↓

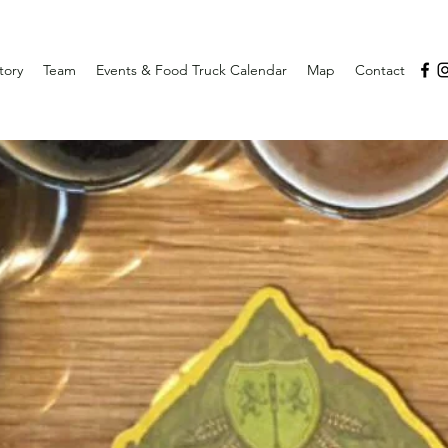
tory
Team
Events & Food Truck Calendar
Map
Contact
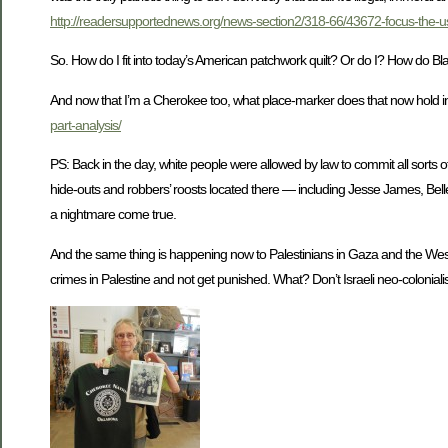
http://readersupportednews.org/news-section2/318-66/43672-focus-the-u
So. How do I fit into today’s American patchwork quilt? Or do I? How do Bl
And now that I’m a Cherokee too, what place-marker does that now hold i
part-analysis/
PS: Back in the day, white people were allowed by law to commit all sorts
hide-outs and robbers’ roosts located there — including Jesse James, Bell
a nightmare come true.
And the same thing is happening now to Palestinians in Gaza and the West Ba
crimes in Palestine and not get punished. What? Don’t Israeli neo-colonialist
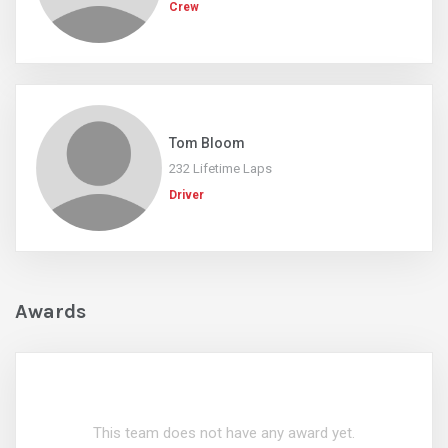
Crew
Tom Bloom
232 Lifetime Laps
Driver
Awards
This team does not have any award yet.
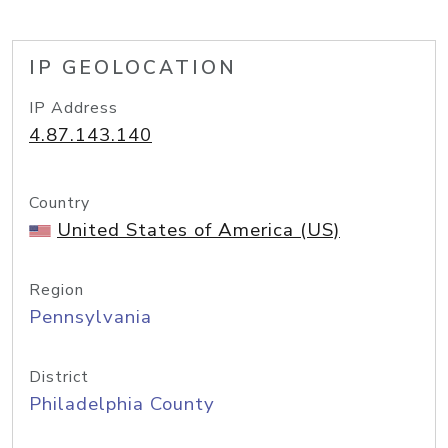
IP GEOLOCATION
IP Address
4.87.143.140
Country
United States of America (US)
Region
Pennsylvania
District
Philadelphia County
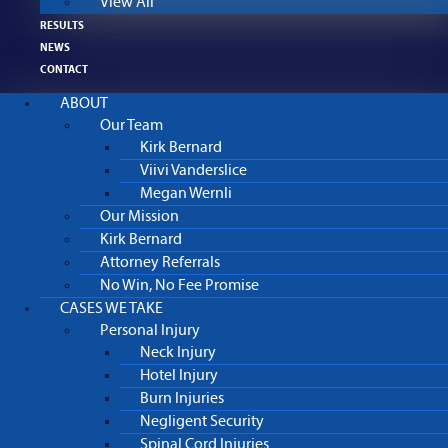
View All
RESULTS
NEWS
CONTACT
ABOUT
Our Team
Kirk Bernard
Viivi Vanderslice
Megan Wernli
Our Mission
Kirk Bernard
Attorney Referrals
No Win, No Fee Promise
CASES WE TAKE
Personal Injury
Neck Injury
Hotel Injury
Burn Injuries
Negligent Security
Spinal Cord Injuries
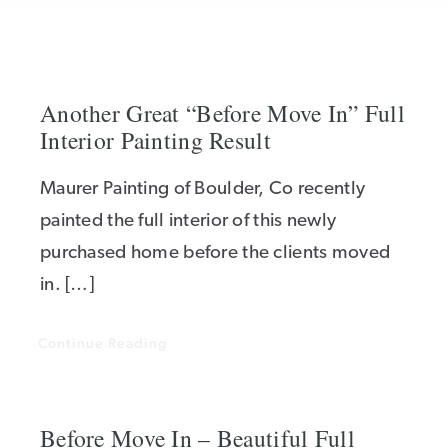
Another Great “Before Move In” Full
Interior Painting Result
Maurer Painting of Boulder, Co recently
painted the full interior of this newly
purchased home before the clients moved
in. […]
Continue Reading
Before Move In – Beautiful Full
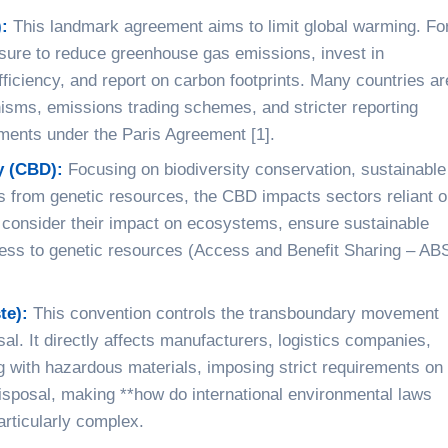
:
This landmark agreement aims to limit global warming. Fo
ssure to reduce greenhouse gas emissions, invest in
iciency, and report on carbon footprints. Many countries ar
sms, emissions trading schemes, and stricter reporting
ments under the Paris Agreement [1].
y (CBD):
Focusing on biodiversity conservation, sustainable
ts from genetic resources, the CBD impacts sectors reliant 
consider their impact on ecosystems, ensure sustainable
ccess to genetic resources (Access and Benefit Sharing – AB
te):
This convention controls the transboundary movement
al. It directly affects manufacturers, logistics companies,
with hazardous materials, imposing strict requirements on
disposal, making **how do international environmental laws
articularly complex.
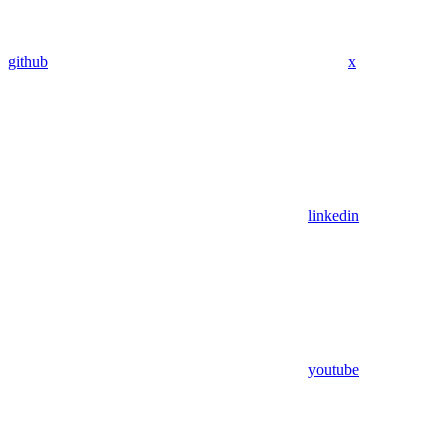
github
x
linkedin
youtube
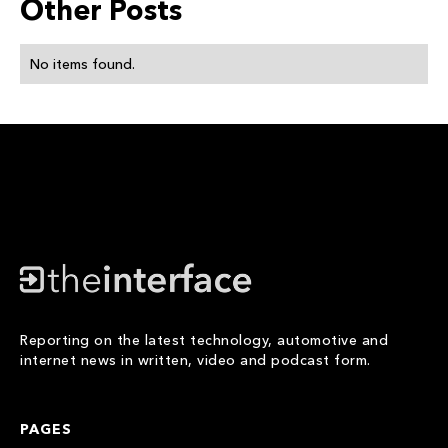
Other Posts
No items found.
Reporting on the latest technology, automotive and
internet news in written, video and podcast form.
PAGES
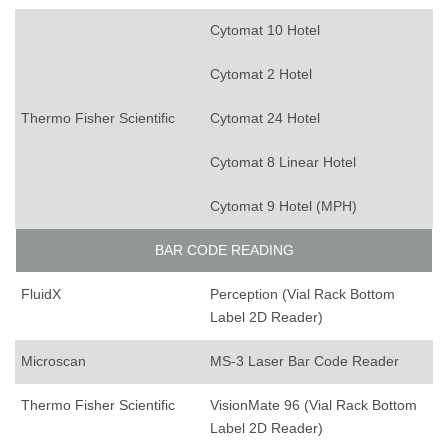
Cytomat 10 Hotel
Cytomat 2 Hotel
Thermo Fisher Scientific
Cytomat 24 Hotel
Cytomat 8 Linear Hotel
Cytomat 9 Hotel (MPH)
BAR CODE READING
FluidX
Perception (Vial Rack Bottom
Label 2D Reader)
Microscan
MS-3 Laser Bar Code Reader
Thermo Fisher Scientific
VisionMate 96 (Vial Rack Bottom
Label 2D Reader)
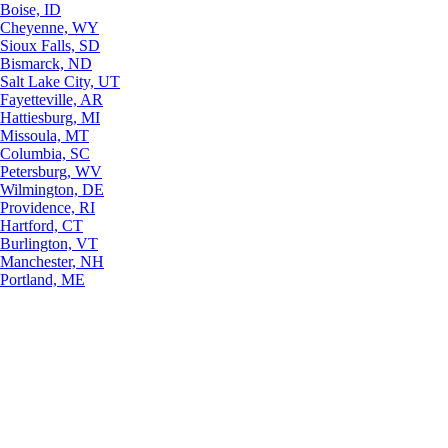
Boise, ID
Cheyenne, WY
Sioux Falls, SD
Bismarck, ND
Salt Lake City, UT
Fayetteville, AR
Hattiesburg, MI
Missoula, MT
Columbia, SC
Petersburg, WV
Wilmington, DE
Providence, RI
Hartford, CT
Burlington, VT
Manchester, NH
Portland, ME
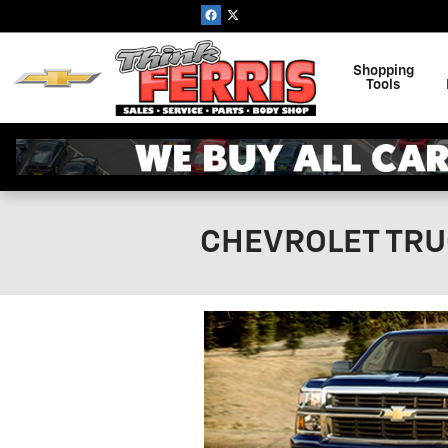
Skip to main content
Shopping
Tools
CHEVROLET TRU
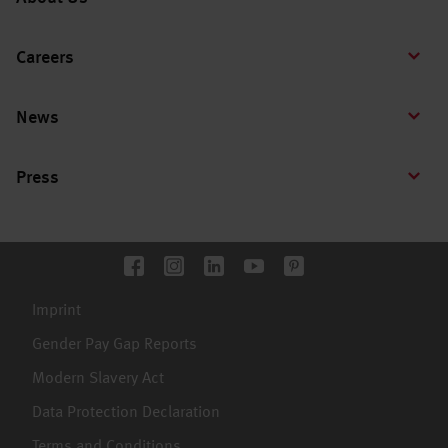
Careers
News
Press
Imprint
Gender Pay Gap Reports
Modern Slavery Act
Data Protection Declaration
Terms and Conditions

↑

▶ [WHAT YOU NEED TO DO] Produce a verbatim transcription of every line in the listing, images omitted.

▶ [ANSWER TO THE EXERCISE]
tory
Team
Events & Food Truck Calendar
Map
Contact
http://readersupportednews.org/news-section2/318-66/43672-focus-the-u
So. How do I fit into today’s American patchwork quilt? Or do I? How do Bl
And now that I’m a Cherokee too, what place-marker does that now hold i
part-analysis/
PS: Back in the day, white people were allowed by law to commit all sorts
hide-outs and robbers’ roosts located there — including Jesse James, Bell
a nightmare come true.
And the same thing is happening now to Palestinians in Gaza and the West Ba
crimes in Palestine and not get punished. What? Don’t Israeli neo-colonialist
Crew
Tom Bloom
232 Lifetime Laps
Driver
Awards
This team does not have any award yet.
IP GEOLOCATION
IP Address
4.87.143.140
Country
United States of America (US)
Region
Pennsylvania
District
Philadelphia County
View All
RESULTS
NEWS
CONTACT
ABOUT
Our Team
Kirk Bernard
Viivi Vanderslice
Megan Wernli
Our Mission
Kirk Bernard
Attorney Referrals
No Win, No Fee Promise
CASES WE TAKE
Personal Injury
Neck Injury
Hotel Injury
Burn Injuries
Negligent Security
Spinal Cord Injuries
Another Great “Before Move In” Full
Interior Painting Result
Maurer Painting of Boulder, Co recently
painted the full interior of this newly
purchased home before the clients moved
in. […]
Continue Reading
Before Move In – Beautiful Full
:
This landmark agreement aims to limit global warming. Fo
ssure to reduce greenhouse gas emissions, invest in
iciency, and report on carbon footprints. Many countries ar
sms, emissions trading schemes, and stricter reporting
ments under the Paris Agreement [1].
y (CBD):
Focusing on biodiversity conservation, sustainable
ts from genetic resources, the CBD impacts sectors reliant 
consider their impact on ecosystems, ensure sustainable
ccess to genetic resources (Access and Benefit Sharing – AB
te):
This convention controls the transboundary movement
al. It directly affects manufacturers, logistics companies,
with hazardous materials, imposing strict requirements on
disposal, making **how do international environmental laws
articularly complex.
github
x
linkedin
youtube
Other Posts
No items found.
Reporting on the latest technology, automotive and
internet news in written, video and podcast form.
PAGES
Cytomat 10 Hotel
Cytomat 2 Hotel
Thermo Fisher Scientific
Cytomat 24 Hotel
Cytomat 8 Linear Hotel
Cytomat 9 Hotel (MPH)
BAR CODE READING
FluidX
Perception (Vial Rack Bottom
Label 2D Reader)
Microscan
MS-3 Laser Bar Code Reader
Thermo Fisher Scientific
VisionMate 96 (Vial Rack Bottom
Label 2D Reader)
Boise, ID
Cheyenne, WY
Sioux Falls, SD
Bismarck, ND
Salt Lake City, UT
Fayetteville, AR
Hattiesburg, MI
Missoula, MT
Columbia, SC
Petersburg, WV
Wilmington, DE
Providence, RI
Hartford, CT
Burlington, VT
Manchester, NH
Portland, ME
Skip to main content
Shopping
Tools
CHEVROLET TRU
Careers
News
Press
Imprint
Gender Pay Gap Reports
Modern Slavery Act
Data Protection Declaration
Terms and Conditions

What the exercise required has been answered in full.